What you output must match the entries exactly, apart from the pictures, which are left out.

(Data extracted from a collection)
————

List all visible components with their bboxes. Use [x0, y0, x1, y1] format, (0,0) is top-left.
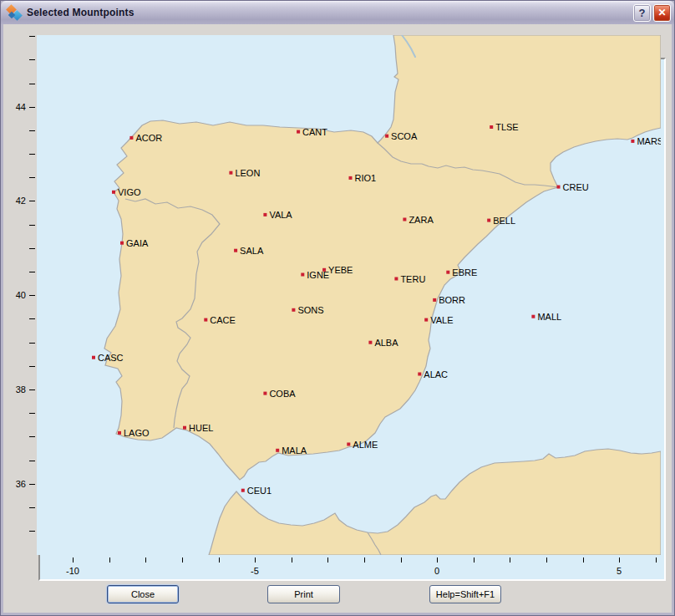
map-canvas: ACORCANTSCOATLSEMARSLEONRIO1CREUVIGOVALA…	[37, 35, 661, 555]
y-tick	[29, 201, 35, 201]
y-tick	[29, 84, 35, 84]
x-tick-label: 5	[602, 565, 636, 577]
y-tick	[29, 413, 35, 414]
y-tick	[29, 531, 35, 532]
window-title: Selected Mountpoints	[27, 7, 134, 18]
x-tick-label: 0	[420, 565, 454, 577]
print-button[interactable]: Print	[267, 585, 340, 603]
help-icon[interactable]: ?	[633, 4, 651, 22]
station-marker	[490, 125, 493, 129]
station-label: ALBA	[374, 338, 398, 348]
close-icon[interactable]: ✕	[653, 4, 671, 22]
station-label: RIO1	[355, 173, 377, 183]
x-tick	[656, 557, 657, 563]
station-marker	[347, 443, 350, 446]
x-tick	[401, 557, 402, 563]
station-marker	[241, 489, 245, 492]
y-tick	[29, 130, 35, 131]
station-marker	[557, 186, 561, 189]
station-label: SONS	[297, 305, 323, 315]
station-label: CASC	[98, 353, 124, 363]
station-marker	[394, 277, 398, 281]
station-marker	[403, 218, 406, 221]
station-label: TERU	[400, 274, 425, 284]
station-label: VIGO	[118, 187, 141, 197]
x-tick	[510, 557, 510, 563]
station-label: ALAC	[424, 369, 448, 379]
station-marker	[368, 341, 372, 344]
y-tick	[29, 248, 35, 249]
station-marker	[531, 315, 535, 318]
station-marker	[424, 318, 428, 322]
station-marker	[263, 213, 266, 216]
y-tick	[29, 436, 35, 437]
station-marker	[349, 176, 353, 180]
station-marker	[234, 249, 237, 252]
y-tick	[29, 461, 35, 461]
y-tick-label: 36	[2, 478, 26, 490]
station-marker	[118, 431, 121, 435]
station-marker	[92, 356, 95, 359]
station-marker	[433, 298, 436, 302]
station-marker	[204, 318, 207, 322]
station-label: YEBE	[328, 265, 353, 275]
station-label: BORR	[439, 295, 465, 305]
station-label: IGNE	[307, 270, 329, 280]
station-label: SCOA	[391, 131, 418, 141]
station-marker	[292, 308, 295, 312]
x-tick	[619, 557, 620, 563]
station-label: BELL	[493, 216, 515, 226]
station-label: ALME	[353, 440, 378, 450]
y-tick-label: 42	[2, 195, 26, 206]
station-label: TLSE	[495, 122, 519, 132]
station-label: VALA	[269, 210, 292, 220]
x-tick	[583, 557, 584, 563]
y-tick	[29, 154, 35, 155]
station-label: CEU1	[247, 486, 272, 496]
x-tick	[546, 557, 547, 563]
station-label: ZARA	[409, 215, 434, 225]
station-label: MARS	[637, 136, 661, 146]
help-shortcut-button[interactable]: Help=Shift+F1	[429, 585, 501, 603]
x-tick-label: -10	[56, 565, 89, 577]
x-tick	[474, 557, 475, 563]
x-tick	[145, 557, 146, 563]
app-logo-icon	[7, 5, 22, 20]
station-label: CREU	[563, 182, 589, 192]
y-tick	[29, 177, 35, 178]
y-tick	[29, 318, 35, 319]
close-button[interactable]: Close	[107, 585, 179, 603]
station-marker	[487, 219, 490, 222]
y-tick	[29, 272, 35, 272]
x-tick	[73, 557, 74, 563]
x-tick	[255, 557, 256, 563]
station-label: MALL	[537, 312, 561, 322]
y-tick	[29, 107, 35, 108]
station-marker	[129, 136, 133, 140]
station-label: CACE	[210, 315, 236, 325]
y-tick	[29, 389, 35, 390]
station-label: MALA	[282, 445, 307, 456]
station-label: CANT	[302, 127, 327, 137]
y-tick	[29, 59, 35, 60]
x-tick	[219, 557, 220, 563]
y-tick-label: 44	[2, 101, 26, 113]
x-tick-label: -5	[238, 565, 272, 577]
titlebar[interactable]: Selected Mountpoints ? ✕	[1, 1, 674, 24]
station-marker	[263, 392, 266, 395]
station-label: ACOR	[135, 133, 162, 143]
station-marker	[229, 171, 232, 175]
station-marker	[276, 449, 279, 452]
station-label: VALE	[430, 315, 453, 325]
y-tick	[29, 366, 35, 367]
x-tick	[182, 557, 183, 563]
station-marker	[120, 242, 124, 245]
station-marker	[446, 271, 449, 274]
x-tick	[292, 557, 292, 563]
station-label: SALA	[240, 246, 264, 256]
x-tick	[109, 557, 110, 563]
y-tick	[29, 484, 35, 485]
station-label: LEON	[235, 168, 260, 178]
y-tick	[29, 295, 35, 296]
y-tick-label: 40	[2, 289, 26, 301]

————

## Answer box
List all visible components with their bboxes. Use [x0, y0, x1, y1] format, (0,0) is top-left.
map-canvas: ACORCANTSCOATLSEMARSLEONRIO1CREUVIGOVALA…	[37, 35, 661, 555]
y-tick	[29, 201, 35, 201]
y-tick	[29, 84, 35, 84]
x-tick-label: 5	[602, 565, 636, 577]
y-tick	[29, 413, 35, 414]
y-tick	[29, 531, 35, 532]
window-title: Selected Mountpoints	[27, 7, 134, 18]
x-tick-label: 0	[420, 565, 454, 577]
print-button[interactable]: Print	[267, 585, 340, 603]
help-icon[interactable]: ?	[633, 4, 651, 22]
station-marker	[490, 125, 493, 129]
station-label: ALBA	[374, 338, 398, 348]
close-icon[interactable]: ✕	[653, 4, 671, 22]
station-label: RIO1	[355, 173, 377, 183]
x-tick	[656, 557, 657, 563]
station-marker	[347, 443, 350, 446]
x-tick	[401, 557, 402, 563]
station-marker	[241, 489, 245, 492]
y-tick	[29, 130, 35, 131]
station-marker	[557, 186, 561, 189]
station-label: SONS	[297, 305, 323, 315]
station-label: CASC	[98, 353, 124, 363]
station-marker	[394, 277, 398, 281]
station-marker	[403, 218, 406, 221]
station-label: TERU	[400, 274, 425, 284]
station-label: VIGO	[118, 187, 141, 197]
x-tick	[510, 557, 510, 563]
station-label: ALAC	[424, 369, 448, 379]
station-marker	[368, 341, 372, 344]
y-tick	[29, 248, 35, 249]
station-marker	[531, 315, 535, 318]
station-marker	[424, 318, 428, 322]
station-marker	[263, 213, 266, 216]
y-tick	[29, 436, 35, 437]
station-marker	[349, 176, 353, 180]
station-marker	[234, 249, 237, 252]
y-tick	[29, 461, 35, 461]
y-tick-label: 36	[2, 478, 26, 490]
station-marker	[118, 431, 121, 435]
station-marker	[92, 356, 95, 359]
station-marker	[433, 298, 436, 302]
station-marker	[204, 318, 207, 322]
station-label: YEBE	[328, 265, 353, 275]
station-label: BORR	[439, 295, 465, 305]
station-label: IGNE	[307, 270, 329, 280]
station-label: SCOA	[391, 131, 418, 141]
station-marker	[292, 308, 295, 312]
x-tick	[619, 557, 620, 563]
station-label: BELL	[493, 216, 515, 226]
station-label: ALME	[353, 440, 378, 450]
y-tick-label: 42	[2, 195, 26, 206]
station-label: TLSE	[495, 122, 519, 132]
station-label: VALA	[269, 210, 292, 220]
x-tick	[583, 557, 584, 563]
y-tick	[29, 154, 35, 155]
station-label: CEU1	[247, 486, 272, 496]
x-tick	[546, 557, 547, 563]
station-label: ZARA	[409, 215, 434, 225]
station-label: MARS	[637, 136, 661, 146]
help-shortcut-button[interactable]: Help=Shift+F1	[429, 585, 501, 603]
x-tick-label: -10	[56, 565, 89, 577]
x-tick	[474, 557, 475, 563]
x-tick	[145, 557, 146, 563]
app-logo-icon	[7, 5, 22, 20]
station-label: CREU	[563, 182, 589, 192]
y-tick	[29, 177, 35, 178]
y-tick	[29, 318, 35, 319]
close-button[interactable]: Close	[107, 585, 179, 603]
station-marker	[487, 219, 490, 222]
y-tick	[29, 272, 35, 272]
x-tick	[73, 557, 74, 563]
x-tick	[255, 557, 256, 563]
station-label: MALL	[537, 312, 561, 322]
y-tick	[29, 107, 35, 108]
station-marker	[129, 136, 133, 140]
station-label: CACE	[210, 315, 236, 325]
y-tick	[29, 389, 35, 390]
station-label: MALA	[282, 445, 307, 456]
station-label: CANT	[302, 127, 327, 137]
y-tick	[29, 59, 35, 60]
x-tick	[219, 557, 220, 563]
y-tick-label: 44	[2, 101, 26, 113]
x-tick-label: -5	[238, 565, 272, 577]
titlebar[interactable]: Selected Mountpoints ? ✕	[1, 1, 674, 24]
station-marker	[263, 392, 266, 395]
station-label: ACOR	[135, 133, 162, 143]
station-marker	[229, 171, 232, 175]
station-marker	[276, 449, 279, 452]
station-label: VALE	[430, 315, 453, 325]
y-tick	[29, 366, 35, 367]
x-tick	[182, 557, 183, 563]
station-marker	[120, 242, 124, 245]
station-marker	[446, 271, 449, 274]
x-tick	[292, 557, 292, 563]
station-label: SALA	[240, 246, 264, 256]
x-tick	[109, 557, 110, 563]
y-tick	[29, 484, 35, 485]
station-label: LEON	[235, 168, 260, 178]
y-tick	[29, 295, 35, 296]
y-tick-label: 40	[2, 289, 26, 301]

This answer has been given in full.